- Origin: Wellington, New Zealand
- Years active: 2013–present
- Labels: Independent, Flying Nun
- Members: Abe Hollingsworth (drums); Gussie Larkin (vocals, guitar); Lily Paris West (vocals, bass);
- Website: mermaidens.co.nz

= Mermaidens =

New Zealand indie rock band

The Mermaidens are an indie rock band from Wellington, New Zealand.

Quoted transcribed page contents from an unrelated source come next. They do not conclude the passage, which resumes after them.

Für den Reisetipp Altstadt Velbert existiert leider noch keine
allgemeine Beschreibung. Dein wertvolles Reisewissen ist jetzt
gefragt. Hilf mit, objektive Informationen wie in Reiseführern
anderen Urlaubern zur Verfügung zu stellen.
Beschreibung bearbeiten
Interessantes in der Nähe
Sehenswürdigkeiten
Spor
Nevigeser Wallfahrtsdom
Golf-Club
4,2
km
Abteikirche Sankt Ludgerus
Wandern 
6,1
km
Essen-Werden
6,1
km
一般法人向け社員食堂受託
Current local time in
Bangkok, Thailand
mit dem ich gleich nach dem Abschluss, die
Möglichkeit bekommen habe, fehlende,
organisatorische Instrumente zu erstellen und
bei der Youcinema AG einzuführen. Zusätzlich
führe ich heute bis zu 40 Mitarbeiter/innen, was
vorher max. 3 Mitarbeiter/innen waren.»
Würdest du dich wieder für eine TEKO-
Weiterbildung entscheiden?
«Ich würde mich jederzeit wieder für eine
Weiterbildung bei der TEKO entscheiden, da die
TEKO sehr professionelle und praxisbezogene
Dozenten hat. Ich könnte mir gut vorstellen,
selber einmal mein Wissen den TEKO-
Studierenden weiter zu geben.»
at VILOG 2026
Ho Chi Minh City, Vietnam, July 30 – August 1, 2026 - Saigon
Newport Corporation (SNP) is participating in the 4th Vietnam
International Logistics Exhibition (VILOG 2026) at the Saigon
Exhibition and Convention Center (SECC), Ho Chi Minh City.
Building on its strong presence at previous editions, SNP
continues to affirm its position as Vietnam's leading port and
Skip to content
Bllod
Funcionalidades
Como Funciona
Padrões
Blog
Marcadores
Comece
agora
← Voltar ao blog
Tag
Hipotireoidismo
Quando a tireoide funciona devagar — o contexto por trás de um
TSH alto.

The band are made up of trio Abe Hollingsworth, Gussie Larkin, and Lily West.

Having met in high school, Larkin and West released an acoustic demo in 2013, before being joined by Hollingsworth. The band released a further two demos in 2014 – Bones and O – before releasing their debut album, Undergrowth, in 2016.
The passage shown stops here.